Debt dynamics have turned positive and in the banking sector recent developments, such as those relating to the Cyprus Cooperative Bank and the sale of non-performing loans by Bank of Cyprus, have led to a steep reduction in the outstanding stock of non-performing loans.
Total Non-Performing Loans (NPLs) dropped from €20.9 bln at the end of December 2017 to €16.8 bln at the end of July and will drop further to under €11 bln when the sale of the Cyprus Cooperative Bank is consolidated. The NPL ratio can be expected to drop towards 30% by the end of the year.
Non-performing loans and high private indebtedness are the two sides of the same coin. A reduction in the former leads also to a drop in the stock of private loans. The economy deleverages – a painful process that is.
There has also been another positive development this summer. Parliament passed legislation for closing the loopholes in our insolvency and foreclosure laws and for facilitating the sale of non-performing loans.

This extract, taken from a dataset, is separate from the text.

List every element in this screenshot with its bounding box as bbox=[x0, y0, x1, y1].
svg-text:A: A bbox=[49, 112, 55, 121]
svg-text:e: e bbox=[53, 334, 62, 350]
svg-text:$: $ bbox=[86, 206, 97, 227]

This legislation entails the strong potential to make a significant contribution to the efforts for further reduction in non-performing loans.
It makes it harder for strategic defaulters and allows the government to design schemes like the Estia, which can help households who need help with their mortgages.
The Estia scheme needs a careful structure so as to focus its intended support to those who really need it. I do not share the concerns expressed against it as allegedly a recapitalisation of banks, far from it.
Estia is a government-sponsored programme that has a social dimension and is an expression of solidarity in our society.
We went through a terrible crisis and many paid a very high price from it. It is a fact not fiction that a number of households are unable to make their due payments on their mortgages for their primary homes.
Eligible households, once the criteria on family income, wealth and value of the property are met, will benefit in the following way: The bank involved will reduce the principal by making incremental write-downs over time; it will also restructure the loans by cutting interest rates and by extending the length of the loan so that monthly repayments are reduced; the government will then subsidise those loan repayments. The alternative would be for those households to lose their homes.
Yes, the scheme will have a fiscal cost which the taxpayer will pay in the end but it a fiscal cost that is well expended in my view.
Moreover, when spread over the duration of the programme of 20-25 years, the annual fiscal expense is marginal. Moral hazard problems in the context of the reformed foreclosure and insolvency framework will be unlikely.
Arguments that a scheme like Estia rewards delinquent behaviour and that therefore good borrowers should be likewise rewarded is totally misplaced and if anything shows a total lack of understanding about how the banking system works. So I will make a little digression here.
Banking intermediates between savers and lenders and the well-being of the economy depend on the efficiency and the effectiveness with which banks channel funds to their best uses.
Unless funds move from savers to investors through the banks the nation cannot grow its capital stock, it cannot increase productivity and, in the end, the economy stagnates and declines. Banking intermediation is an absolutely essential function.
But all banks are fragile. By the nature of their operations, banks lend their deposits which they owe to depositors. If banks were to keep these deposits in their vaults, they will have to charge interest for safekeeping not pay interest.
If they lend poorly, or if the payment culture in an economy is poor and the risk of not collecting their money is high, banks will not lend or will lend at high cost thus undercutting economic growth.
If banks cannot lend profitably the very idea of saving and depositing collapses and with it any prospect for a growing economy.
If confidence is lost, the payments system collapses and the economy grinds to a halt. That is to no one’s benefit or profit.
Banks need to have in place an effective framework that cultivates a positive payment culture, and the economy needs a properly regulated banking sector that forces it to do its job – preserving the payments system and with it a well-functioning economy.